[EXERCISE DATA]
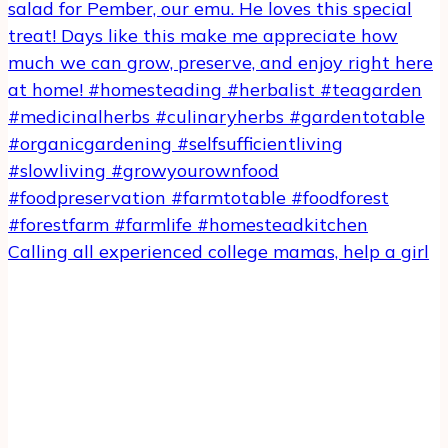
Calling all experienced college mamas, help a girl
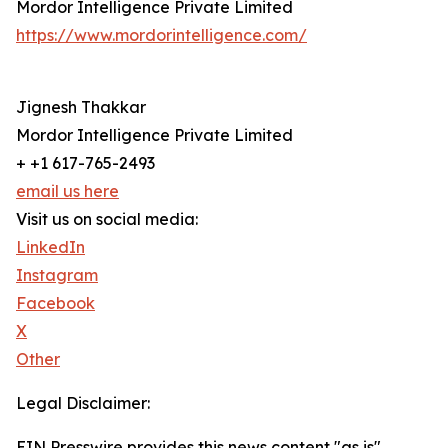
Mordor Intelligence Private Limited
https://www.mordorintelligence.com/
Jignesh Thakkar
Mordor Intelligence Private Limited
+ +1 617-765-2493
email us here
Visit us on social media:
LinkedIn
Instagram
Facebook
X
Other
Legal Disclaimer:
EIN Presswire provides this news content "as is"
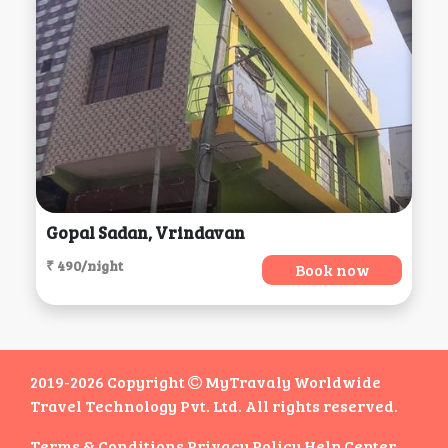
Gopal Sadan, Vrindavan
₹ 490/night
Book now
2019-2026 Copyright
MyTravaly Worldwide
Travel Technology Pvt. Ltd. All rights reserved.
Terms & Conditions
Privacy Policy
Help Center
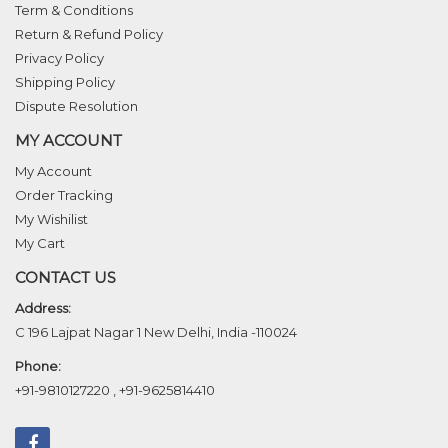
Term & Conditions
Return & Refund Policy
Privacy Policy
Shipping Policy
Dispute Resolution
MY ACCOUNT
My Account
Order Tracking
My Wishilist
My Cart
CONTACT US
Address:
C 196 Lajpat Nagar 1 New Delhi, India -110024
Phone:
+91-9810127220
,
+91-9625814410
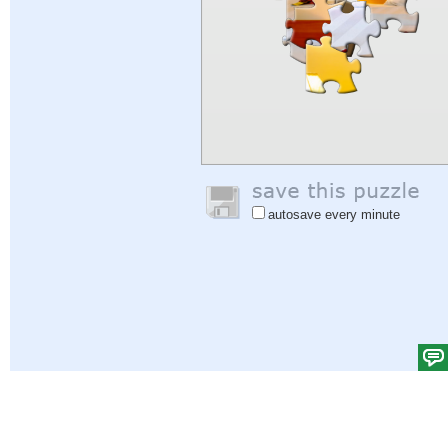
autosave every minute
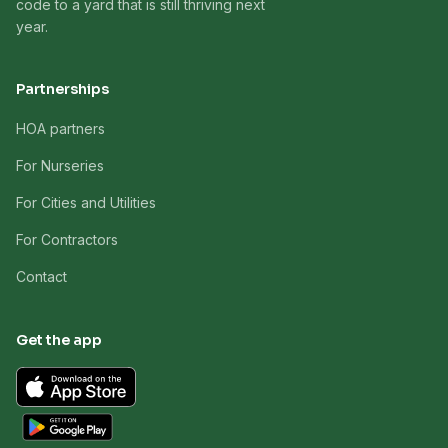
code to a yard that is still thriving next
year.
Partnerships
HOA partners
For Nurseries
For Cities and Utilities
For Contractors
Contact
Get the app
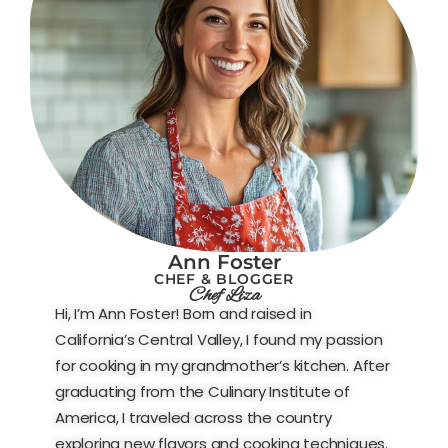
Ann Foster
CHEF & BLOGGER
Chef Liza
Hi, I’m Ann Foster! Born and raised in
California’s Central Valley, I found my passion
for cooking in my grandmother’s kitchen. After
graduating from the Culinary Institute of
America, I traveled across the country
exploring new flavors and cooking techniques.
[/EXERCISE DATA]
**EXERCISE DESCRIPTION:**
Starting at the line that contains "For Nurseries", restate each line verbatim through the final line of the listing, skipping all pictures.

**PROBLEM SOLUTION:**
For Nurseries
For Cities and Utilities
For Contractors
Contact
Get the app
Ann Foster
CHEF & BLOGGER
Chef Liza
Hi, I’m Ann Foster! Born and raised in
California’s Central Valley, I found my passion
for cooking in my grandmother’s kitchen. After
graduating from the Culinary Institute of
America, I traveled across the country
exploring new flavors and cooking techniques.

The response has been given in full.